Vsevolod Mikhaïlovitch Garchine, né en 1855 et décédé en 1888, était un écrivain, poète et critique d'art russe, caractérisé par un sens aigu de la justice et de la compassion pour la souffrance d'autrui. Sa biographie et son œuvre reflètent vivement la nature sensible de l'écrivain.
Vsevolod est né le 2 février 1855 dans le domaine de Prijatnaïa Dolina, situé dans le gouvernement d'Ekaterinoslav. Son père, noble et officier de marine, appartenait à une lignée connue depuis l'époque de la Horde d'Or. Sa mère était une femme éduquée, intéressée par la politique et la littérature, et maîtrisait plusieurs langues étrangères.
Lorsque Vsevolod avait cinq ans, sa mère a quitté la famille pour rejoindre le précepteur des enfants P. V. Zavadsky, qui était l'organisateur d'une société politique secrète. Après l'arrestation du révolutionnaire, elle est partie en exil avec lui. Ce drame familial a profondément marqué le garçon impressionnable et nerveux, qui a ensuite souffert de graves crises de troubles nerveux.
Après avoir terminé le gymnase, Vsevolod est entré à l'Institut des Mines, mais a rapidement réalisé qu'il était plus attiré par l'art et la littérature que par la science. Il n'a pas terminé ses études, car en 1877, la Russie est entrée en guerre contre la Turquie, et Garchine s'est engagé comme volontaire sur le front.

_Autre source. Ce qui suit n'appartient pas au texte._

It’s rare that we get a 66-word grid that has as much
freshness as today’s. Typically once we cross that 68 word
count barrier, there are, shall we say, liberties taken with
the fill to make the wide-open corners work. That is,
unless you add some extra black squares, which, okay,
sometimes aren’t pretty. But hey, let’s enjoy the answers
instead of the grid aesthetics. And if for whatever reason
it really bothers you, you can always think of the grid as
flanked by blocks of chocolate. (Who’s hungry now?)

Lors de l'une de ses premières batailles, il a courageusement mené son régiment à l'attaque, mais a été blessé à la jambe, ce qui l'a rendu incapable de continuer son service militaire. Après avoir obtenu le grade d'officier et pris sa retraite, Vsevolod s'est consacré à la littérature. Ses premières nouvelles, telles que « Quatre jours », « Des souvenirs du soldat Ivanov » et « Le lâche », étaient consacrées à des thèmes militaires.
Garchine était profondément affecté par l'injustice sociale et, comme de nombreux représentants de l'intelligentsia progressiste de Russie, ressentait une responsabilité personnelle pour ce qui se passait dans le pays, où l'ancien système de servage était remplacé par un régime capitaliste. Il a combattu l'injustice sociale avec sa plume dans ses œuvres.

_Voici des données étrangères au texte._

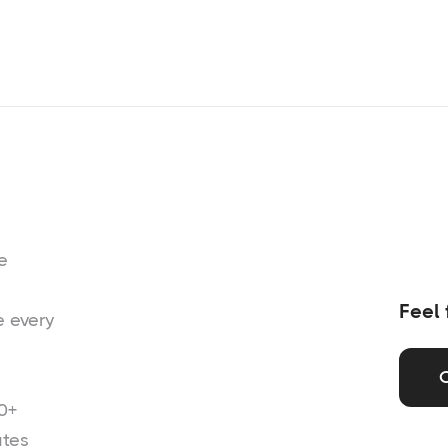
e
Feel 
e every
0+
ates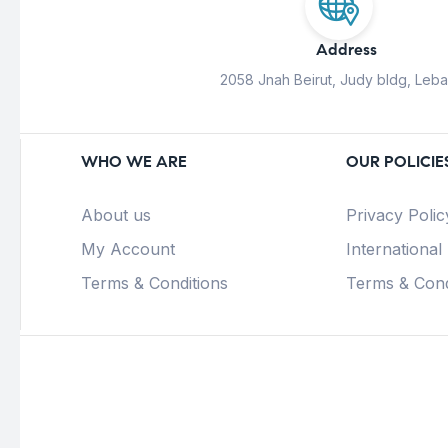
Address
2058 Jnah Beirut, Judy bldg, Leb
WHO WE ARE
OUR POLICIE
About us
Privacy Polic
My Account
International
Terms & Conditions
Terms & Cond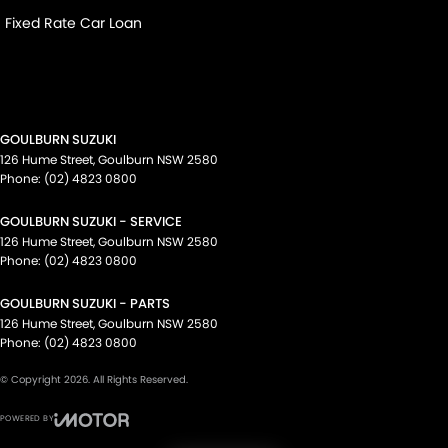
Fixed Rate Car Loan
GOULBURN SUZUKI
126 Hume Street
,
Goulburn
NSW
2580
Phone:
(02) 4823 0800
GOULBURN SUZUKI - SERVICE
126 Hume Street
,
Goulburn
NSW
2580
Phone:
(02) 4823 0800
GOULBURN SUZUKI - PARTS
126 Hume Street
,
Goulburn
NSW
2580
Phone:
(02) 4823 0800
© Copyright
2026
. All Rights Reserved.
POWERED BY
CMS Login
Visit iMotor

L'œuvre de Garchine se caractérisait par sa simplicité, sa concision et l'absence de métaphores et de comparaisons. La plupart de ses œuvres sont écrites sous forme de journaux, de lettres et de confessions. Parmi ses œuvres les plus significatives, on peut citer « La Fleur rouge », « Les Artistes » et « Nadejda Nikolaïevna ».
Garchine écrivait également pour les enfants, et ses contes « La Grenouille voyageuse », « Ce qui n'était pas » et « Le Conte de l'orgueilleux Aggée » ont trouvé leur place dans la littérature enfantine.

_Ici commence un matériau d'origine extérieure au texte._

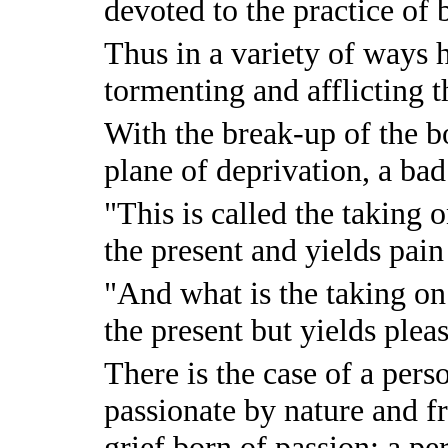
devoted to the practice of 
Thus in a variety of ways h
tormenting and afflicting t
With the break-up of the bo
plane of deprivation, a bad
"This is called the taking o
the present and yields pain 
"And what is the taking on 
the present but yields plea
There is the case of a per
passionate by nature and f
grief born of passion; a p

Au début des années 1880, l'état mental de l'écrivain s'est détérioré, et il a passé environ deux ans dans un hôpital psychiatrique. En 1883, il épousa N. M. Zolotilova, une élève des cours médicaux pour femmes, et fut heureux pendant quelques années. Cependant, une grave dépression s'ensuivit, qui conduisit à sa mort. Au printemps 1888, la nouvelle du suicide de Garchine a choqué le public.